Bonhoff ging ein paar Meter hinter Remmark und Tremante her. An jedem Streckenabzweig riefen sie laut nach dem vermissten Kameraden. Die beiden bemerkten ihn nicht. Sie unterhielten sich lautstark, bis sie in Streit gerieten. Immer wieder schauten sie sich um, weshalb Bonhoff zusah, dass sich sein Abstand zu ihnen vergrößerte.
Doch leider konnte er dadurch nur noch Bruchstücke ihres Gesprächs verstehen. Worte wie »Streit« und »selber Schuld« vernahm er ganz deutlich.
Sofort fühlte er sich unwohl. Wovon sprachen die beiden?
Sie erreichten den Schacht, doch von Peter Dempler keine Spur.
Plötzlich ertönte das Signal für die Seilfahrt.
Wie aus dem Nichts tauchten von allen Seiten die Männer auf und schrien: »Was ist hier los?« – »Fährt der Korb wieder?« – »Wollen die da oben uns verarschen? Wir sollten doch im Warndt ausfahren, oder?«
Bonhoff gesellte sich unauffällig dazu und brüllte mit. Erleichtert stellte er fest, dass weder Remmark noch Tremante bemerkt hatten, dass er ihr Gespräch mitgehört hatte.
*
Langsam wurde die Arbeitsbühne angehoben. Schnur wechselte einen Blick mit dem Gerichtsmediziner, der sich ebenfalls verkrampft am Geländer festhielt, während sie immer höher und höher fuhren. Nebel stand in der Luft, sodass ihre Sicht lediglich über das Grubengelände reichte, auf dem alles in trostlosem Grau, Braun und Schwarz schimmerte.
Endlich gelangten sie an die Seilscheibe am oberen Ende des Förderturms, zu der Stelle, an der der Tote unter dem Stahlseil eingeklemmt war.
Zunächst konnte Schnur nichts einordnen. Dunkelrot, Dunkelgrün und Dunkelbraun vermischt mit Weiß und Gelb, verschlungen mit rostigem Metall und Stahl offenbarten sich vor seinen Augen. Bis er endlich verstand. Der Tote war regelrecht zerquetscht worden, sodass Haut, Knochen, Organe und Fettgewebe an beiden Seiten des Stahlseils auf der Seilscheibe herausquollen.

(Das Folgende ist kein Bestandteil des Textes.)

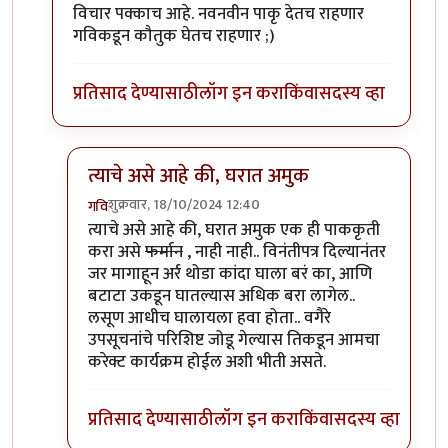
विचार पक्काच आहे. नवनवीन पाकृ देतच राहणार
गविकडून कौतुक घेतच राहणार ;)
प्रतिसाद देण्यासाठी
लॉग इन करा
किंवा
सदस्य व्हा
त्याचे असे आहे की, घरात अमुक
शुक्रवार, 18/10/2024 12:40
गवि
In reply to
काय बाई, गवि माझ्याशी का
by
Bhakti
त्याचे असे आहे की, घरात अमुक एक ही पाककृती
करा असे
फर्मान
, नाही नाही.. विनंतीपत्र दिल्यानंतर
जर मागाहून अर्र थोडा कांदा घाला बरं का, आणि
बटाटा उकडून घातल्यास अधिक बरा लागेल..
लसूण आधीच घालायला हवा होता.. वगैरे
उपसूचनांचे परिशिष्ट जोडू गेल्यास तिकडून आमचा
करेक्ट कार्यक्रम होईल अशी भीती असते.
प्रतिसाद देण्यासाठी
लॉग इन करा
किंवा
सदस्य व्हा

Dr. Wolbert gab einige Anweisungen, woraufhin die Mitarbeiter des Labors begannen, die Einzelteile behutsam in Säcke zu verstauen. Währenddessen suchten die beiden Kollegen der Spusi den Teil des Stahlseils ab, den sie von ihrem Standort aus erreichen konnten.
Schnur fühlte sich deplatziert. Schon das zweite Mal in dieser kurzen Zeit. Warum stand er in vierzig Metern Höhe – mit Höhenangst – bei einem Toten, der nicht mehr als solcher zu erkennen war? Mit Mühe überwand er sich und stellte Wolbert seine erste Frage: »Kannst du herausfinden, ob das Opfer noch gelebt hat, bevor es zwischen Stahlseil und Seilscheibe geraten ist?«
»Ich denke schon«, antwortete der Gerichtsmediziner. »Das Opfer ist nicht total zerstückelt. Es gibt unversehrte Teile, an denen ich verwertbare Spuren finden kann. Nur …«
»Nur was?«
»Ich finde den Kopf nicht.«
Gleichzeitig mit Wolbert richtete er seinen Blick nach unten. Dort sahen sie die Plane, die von anderen Mitarbeitern der Spurensicherung und dem Labor schon vor einer Weile aufgespannt worden war, um herabfallende Körperteile des Opfers aufzufangen.